Good Kill is written, directed and produced by Andrew Niccol, whose first film was Gattaca (1997), also starring Hawke, already strangely dated science fiction about a future in which genetics determine life chances and Hawke has to fake his whole identity, right down to his DNA, to fulfil his ambition of becoming an astronaut. He then went on to write and co-produce The Truman Show (1998), although it was directed by Peter Weir, in which Truman gradually realises that his life has been faked for a reality TV show.

So he’s interested in what it feels like for your whole life to be inauthentic, to be a product of surveillance, technologically governed. Good Kill takes this interest into the real world of remote warfare — and it is admirably disciplined in its approach, stingingly scripted and rigorously executed.

We see a lot of killing in Afghanistan but only from the air, on the screens — there is no ground footage. Nor do we actually see the drones fly. As the film progresses we increasingly see the Nevada desert where Tommy lives and works from the air, as if monitored by a drone, too, and the boxy housing estate where he lives his simulacrum of a home life is seen from the same perspective as the houses and compounds he is striking on the other side of the world.

Good Kill is “based on actual events”, we’re assured. It’s perhaps based a little on the 2012 testimony of Brandon Bryant, a drone operator for five years, who described just such an experience of seeing a child walk onto his screen just before the missile’s impact and began to crack up, cited in a terrific new book, Drone Theory, by the French philosophical writer Grégoire Chamayou (Penguin, £6.99).

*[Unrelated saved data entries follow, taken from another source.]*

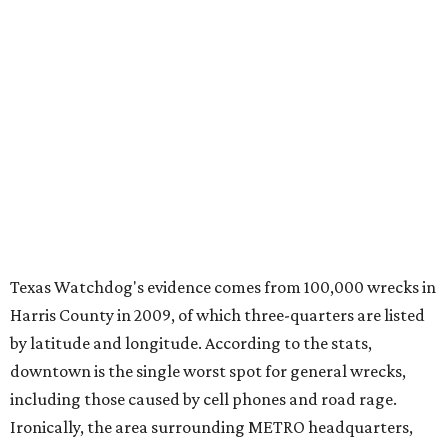
Texas Watchdog's evidence comes from 100,000 wrecks in
Harris County in 2009, of which three-quarters are listed
by latitude and longitude. According to the stats,
downtown is the single worst spot for general wrecks,
including those caused by cell phones and road rage.
Ironically, the area surrounding METRO headquarters,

Chamayou does a lot of necessary work here in examining the moral implications of robot warfare, which has so far outstripped our understanding through the rapid advance of technology. He takes his lead from Simone Weil’s injunction that it’s a mistake to approach warfare “in terms of the end pursued and not by the nature of the means employed” — among the topics he discusses is the psychological effect on the operators who, unlike previous combatants, are physically invulnerable, unseen and removed; at home while actually at war.

It’s this that Niccol presents so vividly in Good Kill. Stopping off at the liquor store on the way home, Tommy’s uniform is ridiculed by the kid behind the counter. “You ever get to fly in a war?” he asks. “I blew away six Taliban in Pakistan just today — now I’m going home to barbecue,” Tommy replies.

But that disjunction proves to be more than he can live with. Good Kill convincingly shows us a development in warfare that’s only going to become ever more important, one that we’ve been preferring not to think too much about.